126 EphA2 is a novel regulator of autolysosome recycling at end-stage autophagy and a key regulator in epidermal proliferation

Abstract

Abnormal autophagy is observed in several skin diseases associated with hyperproliferation. We have shown that Beclin1 is increased in psoriatic lesions and when Beclin1 is conditionally knocked out in the epidermis, imiquimod(IMQ)-induced hyperproliferation is markedly attenuated. This indicates that autophagy plays a positive role in psoriasis and contributes to epidermal hyperproliferation in psoriatic lesions. However, how autophagy is regulated in the epidermis of psoriatic lesions is a knowledge gap that needs to be filled. We show that loss of EphA2, a receptor tyrosine kinase, reduces proliferation in mouse epidermis and human keratinocytes. Importantly, expression of EphA2 was shown to be increased in psoriatic lesions. We demonstrate that knockdown of EphA2 in HEKs results in an increase in: (i) large vacuoles; and (ii) LC3II protein, a marker for autophagosomes. To further explore this defect in autophagy, we measured autophagy flux by two well-established approaches: LC3II turnover and p62 levels, and found that loss of EphA2 reduced LC3II turnover in HEKs; and increased p62 in HEKs as well as in mouse epidermis, indicating an inhibition of autophagy flux.

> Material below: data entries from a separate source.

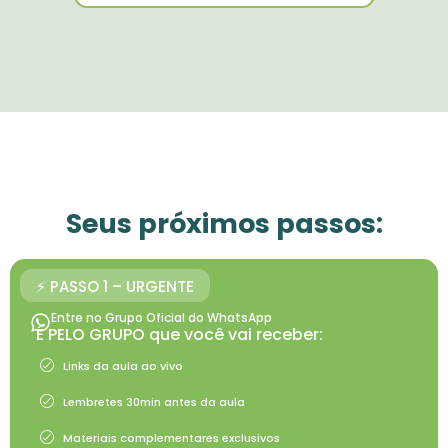
Seus próximos passos:
⚡️ PASSO 1 – URGENTE
Entre no Grupo Oficial do WhatsApp
É PELO GRUPO que você vai receber:
Links da aula ao vivo
Lembretes 30min antes da aula
Materiais complementares exclusivos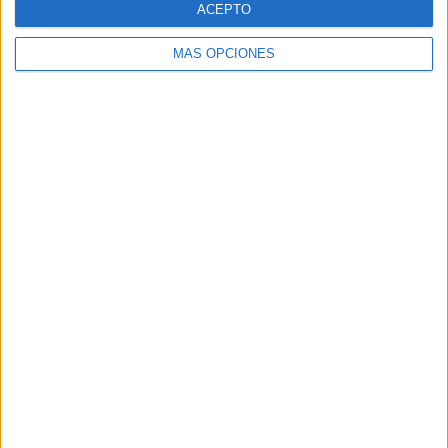
ACEPTO
MÁS OPCIONES
Buscar
Buscar
¿TE GUSTA NUESTRO MATERIAL?
Introduce tu email para unirte a otros
80.861 suscriptores.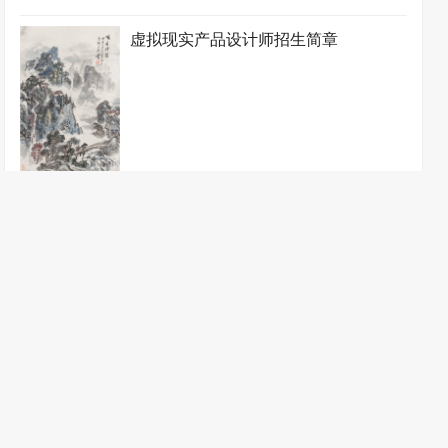
虚拟现实产品设计师招生简章
冲印师招生简章
插花花艺师招生简章
3D产品设计与制造技术工程师招生简章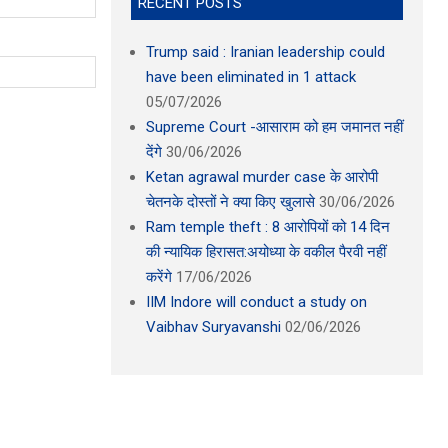
RECENT POSTS
Trump said : Iranian leadership could
have been eliminated in 1 attack
05/07/2026
Supreme Court -आसाराम को हम जमानत नहीं
देंगे
30/06/2026
Ketan agrawal murder case के आरोपी
चेतनके दोस्तों ने क्या किए खुलासे
30/06/2026
Ram temple theft : 8 आरोपियों को 14 दिन
की न्यायिक हिरासत:अयोध्या के वकील पैरवी नहीं
करेंगे
17/06/2026
IIM Indore will conduct a study on
Vaibhav Suryavanshi
02/06/2026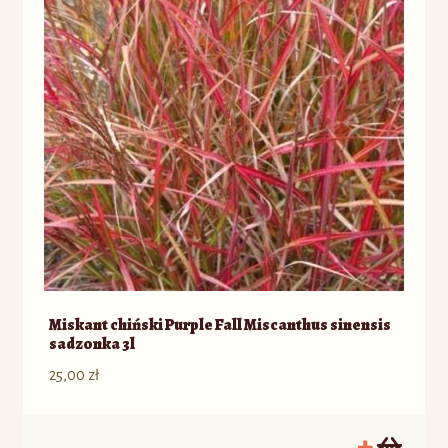
Miskant chiński Purple Fall Miscanthus sinensis
sadzonka 3l
25,00
zł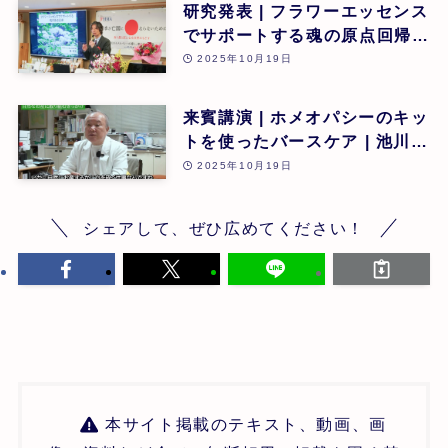
研究発表 | フラワーエッセンス
でサポートする魂の原点回帰 |
東昭史 | 第26回
2025年10月19日
来賓講演 | ホメオパシーのキッ
トを使ったバースケア | 池川
明 | 第26回
2025年10月19日
シェアして、ぜひ広めてください！
本サイト掲載のテキスト、動画、画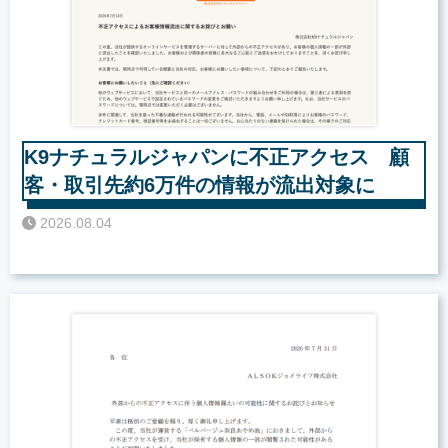
K9ナチュラルジャパンに不正アクセス 顧
客・取引先約6万件の情報が流出対象に
2026.08.04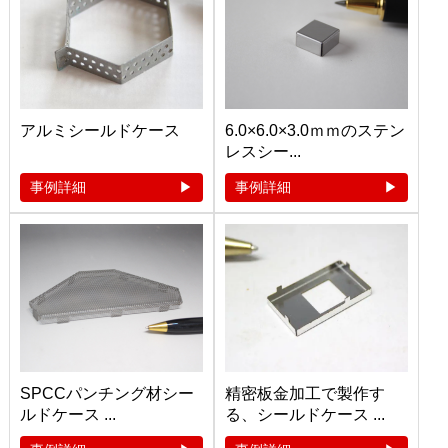
アルミシールドケース
6.0×6.0×3.0ｍｍのステン
レスシー...
事例詳細
事例詳細
SPCCパンチング材シー
精密板金加工で製作す
ルドケース ...
る、シールドケース ...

To determine the novel interactors of EphA2 in autophagy, we conducted BioID and co-immunoprecipitation assays and confirmed that among the novel binding partners of EphA2 was phospholipase D1 (PLD1). We have shown that PLD1 is a critical regulator of autolysosome recycling at end-stage autophagy. We have also demonstrated that the activity of dynamin1 (one of key players in autolysosome recycling at end-stage autophagy) and its association with autolysosomes is inhibited by PDL1/PKC pathway in HEKs. EphA2 affects autolysosome recycling via inhibiting PLD1/PKC signaling and thus ensuring dynamin1 activity and its association with autolysosome. Thus, we conclude that upregulation of EphA2 in the “activated” epidermis contributes to enhanced autophagy and consequently a hyperproliferative state.